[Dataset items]

------

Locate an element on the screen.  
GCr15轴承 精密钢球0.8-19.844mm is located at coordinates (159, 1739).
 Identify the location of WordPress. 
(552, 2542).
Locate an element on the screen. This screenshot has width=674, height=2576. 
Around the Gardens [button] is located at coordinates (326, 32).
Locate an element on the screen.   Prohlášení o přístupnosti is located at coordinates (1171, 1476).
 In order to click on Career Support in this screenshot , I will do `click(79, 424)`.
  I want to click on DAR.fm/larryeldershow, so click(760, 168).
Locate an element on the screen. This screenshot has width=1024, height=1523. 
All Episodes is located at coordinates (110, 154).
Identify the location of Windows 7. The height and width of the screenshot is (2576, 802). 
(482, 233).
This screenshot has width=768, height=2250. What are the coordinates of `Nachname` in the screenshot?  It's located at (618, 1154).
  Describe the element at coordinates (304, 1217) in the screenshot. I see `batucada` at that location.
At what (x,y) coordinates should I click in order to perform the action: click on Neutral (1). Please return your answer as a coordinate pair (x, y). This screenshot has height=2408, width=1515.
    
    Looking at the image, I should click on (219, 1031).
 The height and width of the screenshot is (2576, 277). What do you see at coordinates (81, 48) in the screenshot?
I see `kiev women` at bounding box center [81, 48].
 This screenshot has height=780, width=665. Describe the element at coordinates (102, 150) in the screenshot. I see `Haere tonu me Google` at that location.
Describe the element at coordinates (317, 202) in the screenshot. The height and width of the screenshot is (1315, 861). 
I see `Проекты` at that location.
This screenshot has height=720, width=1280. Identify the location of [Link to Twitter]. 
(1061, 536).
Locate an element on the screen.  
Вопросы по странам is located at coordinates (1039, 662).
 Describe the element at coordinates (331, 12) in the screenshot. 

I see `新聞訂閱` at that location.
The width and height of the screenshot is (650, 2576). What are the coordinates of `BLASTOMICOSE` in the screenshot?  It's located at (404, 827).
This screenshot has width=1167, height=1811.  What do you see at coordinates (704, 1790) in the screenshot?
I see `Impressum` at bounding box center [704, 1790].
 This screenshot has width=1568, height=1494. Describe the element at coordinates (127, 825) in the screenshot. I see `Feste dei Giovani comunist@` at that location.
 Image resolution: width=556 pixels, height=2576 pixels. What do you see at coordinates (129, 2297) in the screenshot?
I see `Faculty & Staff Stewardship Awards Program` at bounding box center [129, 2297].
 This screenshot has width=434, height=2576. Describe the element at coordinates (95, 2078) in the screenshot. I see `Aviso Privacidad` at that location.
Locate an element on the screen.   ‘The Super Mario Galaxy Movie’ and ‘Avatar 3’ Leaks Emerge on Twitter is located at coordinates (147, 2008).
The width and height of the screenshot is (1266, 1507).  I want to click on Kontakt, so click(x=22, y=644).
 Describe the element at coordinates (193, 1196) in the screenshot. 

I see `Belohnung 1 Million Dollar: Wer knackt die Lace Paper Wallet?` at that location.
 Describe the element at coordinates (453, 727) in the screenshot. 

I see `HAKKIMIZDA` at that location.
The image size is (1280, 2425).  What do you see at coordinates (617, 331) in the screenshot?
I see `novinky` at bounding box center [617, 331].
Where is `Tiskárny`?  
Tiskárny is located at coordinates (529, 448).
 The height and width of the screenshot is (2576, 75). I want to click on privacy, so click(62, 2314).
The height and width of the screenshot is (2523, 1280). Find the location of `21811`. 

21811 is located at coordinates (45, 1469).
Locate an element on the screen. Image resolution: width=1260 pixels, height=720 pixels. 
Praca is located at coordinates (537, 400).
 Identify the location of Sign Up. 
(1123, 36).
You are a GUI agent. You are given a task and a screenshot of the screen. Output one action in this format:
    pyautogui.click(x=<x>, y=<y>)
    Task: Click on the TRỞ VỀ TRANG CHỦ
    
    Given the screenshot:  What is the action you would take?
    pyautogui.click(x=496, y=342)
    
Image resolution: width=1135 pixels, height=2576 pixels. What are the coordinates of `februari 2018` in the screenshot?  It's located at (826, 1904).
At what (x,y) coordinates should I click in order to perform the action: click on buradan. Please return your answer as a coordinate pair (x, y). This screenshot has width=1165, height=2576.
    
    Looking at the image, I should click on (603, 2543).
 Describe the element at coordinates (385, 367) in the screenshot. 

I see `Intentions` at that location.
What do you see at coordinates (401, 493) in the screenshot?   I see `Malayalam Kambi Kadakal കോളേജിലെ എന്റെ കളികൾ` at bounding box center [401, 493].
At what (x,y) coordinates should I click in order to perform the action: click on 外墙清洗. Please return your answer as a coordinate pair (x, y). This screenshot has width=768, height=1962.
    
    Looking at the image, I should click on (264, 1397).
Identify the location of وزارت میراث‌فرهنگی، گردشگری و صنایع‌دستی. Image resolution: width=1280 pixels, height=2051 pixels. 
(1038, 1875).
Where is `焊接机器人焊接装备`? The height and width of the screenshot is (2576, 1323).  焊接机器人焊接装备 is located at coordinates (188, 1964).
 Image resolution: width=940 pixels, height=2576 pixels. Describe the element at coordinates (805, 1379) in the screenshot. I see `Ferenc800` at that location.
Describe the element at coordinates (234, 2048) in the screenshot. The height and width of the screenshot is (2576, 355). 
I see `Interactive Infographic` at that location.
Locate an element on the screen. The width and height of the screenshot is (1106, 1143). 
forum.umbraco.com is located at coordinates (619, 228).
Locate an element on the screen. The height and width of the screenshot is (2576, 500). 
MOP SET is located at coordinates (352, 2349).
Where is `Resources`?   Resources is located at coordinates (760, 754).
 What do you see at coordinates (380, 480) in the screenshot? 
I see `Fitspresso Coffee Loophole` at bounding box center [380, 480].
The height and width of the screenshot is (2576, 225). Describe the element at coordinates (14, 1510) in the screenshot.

------

■ Requirement ■
Give back the data above exactly as it appears.

■ Solved problem ■
Locate an element on the screen.  
GCr15轴承 精密钢球0.8-19.844mm is located at coordinates (159, 1739).
 Identify the location of WordPress. 
(552, 2542).
Locate an element on the screen. This screenshot has width=674, height=2576. 
Around the Gardens [button] is located at coordinates (326, 32).
Locate an element on the screen.   Prohlášení o přístupnosti is located at coordinates (1171, 1476).
 In order to click on Career Support in this screenshot , I will do `click(79, 424)`.
  I want to click on DAR.fm/larryeldershow, so click(760, 168).
Locate an element on the screen. This screenshot has width=1024, height=1523. 
All Episodes is located at coordinates (110, 154).
Identify the location of Windows 7. The height and width of the screenshot is (2576, 802). 
(482, 233).
This screenshot has width=768, height=2250. What are the coordinates of `Nachname` in the screenshot?  It's located at (618, 1154).
  Describe the element at coordinates (304, 1217) in the screenshot. I see `batucada` at that location.
At what (x,y) coordinates should I click in order to perform the action: click on Neutral (1). Please return your answer as a coordinate pair (x, y). This screenshot has height=2408, width=1515.
    
    Looking at the image, I should click on (219, 1031).
 The height and width of the screenshot is (2576, 277). What do you see at coordinates (81, 48) in the screenshot?
I see `kiev women` at bounding box center [81, 48].
 This screenshot has height=780, width=665. Describe the element at coordinates (102, 150) in the screenshot. I see `Haere tonu me Google` at that location.
Describe the element at coordinates (317, 202) in the screenshot. The height and width of the screenshot is (1315, 861). 
I see `Проекты` at that location.
This screenshot has height=720, width=1280. Identify the location of [Link to Twitter]. 
(1061, 536).
Locate an element on the screen.  
Вопросы по странам is located at coordinates (1039, 662).
 Describe the element at coordinates (331, 12) in the screenshot. 

I see `新聞訂閱` at that location.
The width and height of the screenshot is (650, 2576). What are the coordinates of `BLASTOMICOSE` in the screenshot?  It's located at (404, 827).
This screenshot has width=1167, height=1811.  What do you see at coordinates (704, 1790) in the screenshot?
I see `Impressum` at bounding box center [704, 1790].
 This screenshot has width=1568, height=1494. Describe the element at coordinates (127, 825) in the screenshot. I see `Feste dei Giovani comunist@` at that location.
 Image resolution: width=556 pixels, height=2576 pixels. What do you see at coordinates (129, 2297) in the screenshot?
I see `Faculty & Staff Stewardship Awards Program` at bounding box center [129, 2297].
 This screenshot has width=434, height=2576. Describe the element at coordinates (95, 2078) in the screenshot. I see `Aviso Privacidad` at that location.
Locate an element on the screen.   ‘The Super Mario Galaxy Movie’ and ‘Avatar 3’ Leaks Emerge on Twitter is located at coordinates (147, 2008).
The width and height of the screenshot is (1266, 1507).  I want to click on Kontakt, so click(x=22, y=644).
 Describe the element at coordinates (193, 1196) in the screenshot. 

I see `Belohnung 1 Million Dollar: Wer knackt die Lace Paper Wallet?` at that location.
 Describe the element at coordinates (453, 727) in the screenshot. 

I see `HAKKIMIZDA` at that location.
The image size is (1280, 2425).  What do you see at coordinates (617, 331) in the screenshot?
I see `novinky` at bounding box center [617, 331].
Where is `Tiskárny`?  
Tiskárny is located at coordinates (529, 448).
 The height and width of the screenshot is (2576, 75). I want to click on privacy, so click(62, 2314).
The height and width of the screenshot is (2523, 1280). Find the location of `21811`. 

21811 is located at coordinates (45, 1469).
Locate an element on the screen. Image resolution: width=1260 pixels, height=720 pixels. 
Praca is located at coordinates (537, 400).
 Identify the location of Sign Up. 
(1123, 36).
You are a GUI agent. You are given a task and a screenshot of the screen. Output one action in this format:
    pyautogui.click(x=<x>, y=<y>)
    Task: Click on the TRỞ VỀ TRANG CHỦ
    
    Given the screenshot:  What is the action you would take?
    pyautogui.click(x=496, y=342)
    
Image resolution: width=1135 pixels, height=2576 pixels. What are the coordinates of `februari 2018` in the screenshot?  It's located at (826, 1904).
At what (x,y) coordinates should I click in order to perform the action: click on buradan. Please return your answer as a coordinate pair (x, y). This screenshot has width=1165, height=2576.
    
    Looking at the image, I should click on (603, 2543).
 Describe the element at coordinates (385, 367) in the screenshot. 

I see `Intentions` at that location.
What do you see at coordinates (401, 493) in the screenshot?   I see `Malayalam Kambi Kadakal കോളേജിലെ എന്റെ കളികൾ` at bounding box center [401, 493].
At what (x,y) coordinates should I click in order to perform the action: click on 外墙清洗. Please return your answer as a coordinate pair (x, y). This screenshot has width=768, height=1962.
    
    Looking at the image, I should click on (264, 1397).
Identify the location of وزارت میراث‌فرهنگی، گردشگری و صنایع‌دستی. Image resolution: width=1280 pixels, height=2051 pixels. 
(1038, 1875).
Where is `焊接机器人焊接装备`? The height and width of the screenshot is (2576, 1323).  焊接机器人焊接装备 is located at coordinates (188, 1964).
 Image resolution: width=940 pixels, height=2576 pixels. Describe the element at coordinates (805, 1379) in the screenshot. I see `Ferenc800` at that location.
Describe the element at coordinates (234, 2048) in the screenshot. The height and width of the screenshot is (2576, 355). 
I see `Interactive Infographic` at that location.
Locate an element on the screen. The width and height of the screenshot is (1106, 1143). 
forum.umbraco.com is located at coordinates (619, 228).
Locate an element on the screen. The height and width of the screenshot is (2576, 500). 
MOP SET is located at coordinates (352, 2349).
Where is `Resources`?   Resources is located at coordinates (760, 754).
 What do you see at coordinates (380, 480) in the screenshot? 
I see `Fitspresso Coffee Loophole` at bounding box center [380, 480].
The height and width of the screenshot is (2576, 225). Describe the element at coordinates (14, 1510) in the screenshot.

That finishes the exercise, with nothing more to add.